Can we compare the solutions of differential equations by taking limits with respect to a parameter?
For example, consider the following second-order ordinary linear differential equation:
$$y''(x) + b y(x)' = 1$$
The solution will be an affine surface parametrized by $c_1$ and $c_2$, where given some initial conditions we can identify the unique solution:
$$y_{b}(x) = c_1 \frac{e^{-bx}}{b}+\frac{x}{b}+c_2$$
Now, if $b=0$, then the solution will be (parametrizing the affine space by $k_1$ and $k_2$):
$$y_{b=0}(x) = \frac{x^2}{2}+k_1x+k_2$$
I have two questions:
For given $k_1$ and $k_2$ (or the corresponding initial condition), can we find $c_1$ and $c_2$, such that $y_{b}(x) \rightarrow y_{b=0}(x)$ as $b\rightarrow 0$?
If not, what am I doing wrong? In particular, as I plot these functions for different values of $b$, I see a continuous transition between functions, but $b=0$ behaves like an anomaly.
Thanks!
The continuity with respect to the parameter is under a fixed set of boundary conditions. Really these should be initial conditions. Boundary conditions can have discontinuities in certain cases, such as when a parameter in a linear problem with homogeneous boundary conditions passes through an eigenvalue.
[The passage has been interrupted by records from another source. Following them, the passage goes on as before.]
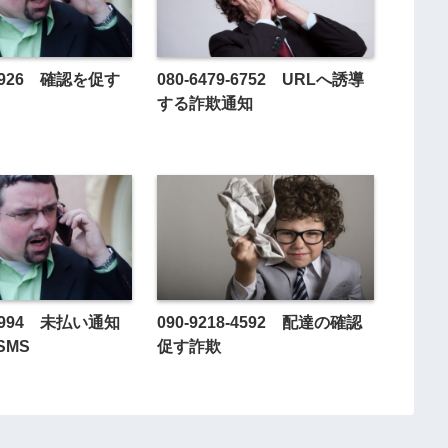
0-3926 確認を促す
080-6479-6752 URLへ誘導
する詐欺通知
4-1994 未払い通知
090-9218-4592 配達の確認
SMS
促す詐欺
For example, consider $y'+y=e^{kt},y(0)=0$, in a vicinity of $k=-1$. A particular solution for $k \neq -1$ is $\frac{e^{kt}}{1+k}$. The homogeneous solution is $Ce^{-t}$. The particular solution satisfies $y_p(0)=\frac{1}{1+k}$ so the solution to the IVP for $k \neq -1$ is
$$y=\frac{-e^{-t} + e^{kt}}{1+k}.$$
Sending $k \to -1$ in this expression (without having to know a particular solution for $k=-1$) gives the solution
$$y=te^{-t}$$
which is valid for $k=-1$.
A nice physical example of this is the problem
$$y''+y=\sin(kt),y(0)=0,y'(0)=0$$
with $k$ near $1$. This reveals that the unbounded amplitude oscillations of the problem $y''+y=\sin(t)$ arise not "discontinuously" but rather through arbitrarily large amplitude oscillations of $y''+y=\sin(kt)$ for $k$ near $1$.